New opponent for the amyloid hypothesis in the fight to understand Alzheimer’s.
The true cause of Alzheimer’s disease is unknown; though, dominating the field of research is the widely accepted, yet still controversial, amyloid hypothesis. This suggests that Alzheimer’s is due to aggregation of beta-amyloid proteins into plaques in the brain.
However, researchers from Rutgers University (NJ, USA) have proposed a new mechanism that focuses on the potassium channel KCNB1. In stressful conditions, KCNB1 builds up and becomes neurotoxic, promoting the production of beta-amyloid. This build up is due to the chemical process of oxidation and the production of free radicals, toxic molecules that cause reactions resulting in the loss of electrons in cellular components such as channels. The recent study, published in Cell Death & Disease, found that the build-up of KCNB1 is greater in an Alzheimer’s affected brain compared to a neurotypical brain.

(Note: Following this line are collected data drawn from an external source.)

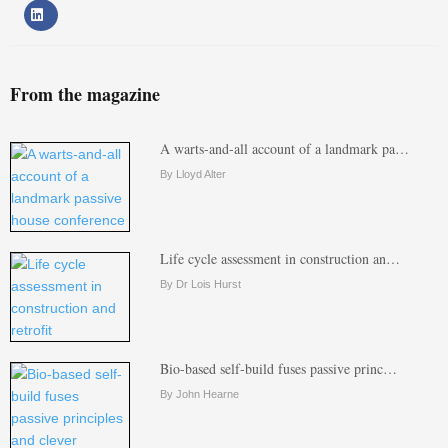
From the magazine
A warts-and-all account of a landmark pa…
By Lloyd Alter
Life cycle assessment in construction an…
By Dr Lois Hurst
Bio-based self-build fuses passive princ…
By John Hearne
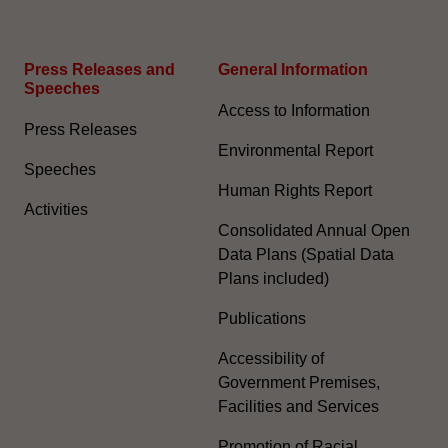
Press Releases and
General Information​
Speeches
Access to Information
Press Releases
Environmental Report
Speeches
Human Rights Report
Activities
Consolidated Annual Open
Data Plans (Spatial Data
Plans included)
Publications
Accessibility of
Government Premises,
Facilities and Services
Promotion of Racial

“The discovery of KCNB1’s oxidation/build-up was found through observation of both mouse and human brains, which is significant as most scientific studies do not usually go beyond observing animals,” said Federico Sesti, one of the papers authors. “Further, KCBB1 channels may not only contribute to Alzheimer’s but also to other conditions of stress as it was found in a recent study that they are formed following brain trauma.”
In cases of Alzheimer’s and traumatic brain injury, the build-up of KCNB1 is associated with severe damage of mental function. As a result of this discovery, the team successfully tested a drug called Sprycel in mice, a drug presently used to treat patients with leukemia. “Our study shows that this drug and similar ones could potentially be used to treat Alzheimer’s, a discovery that leads the way to launching a clinical trial to test this drug in humans,” commented Sesti.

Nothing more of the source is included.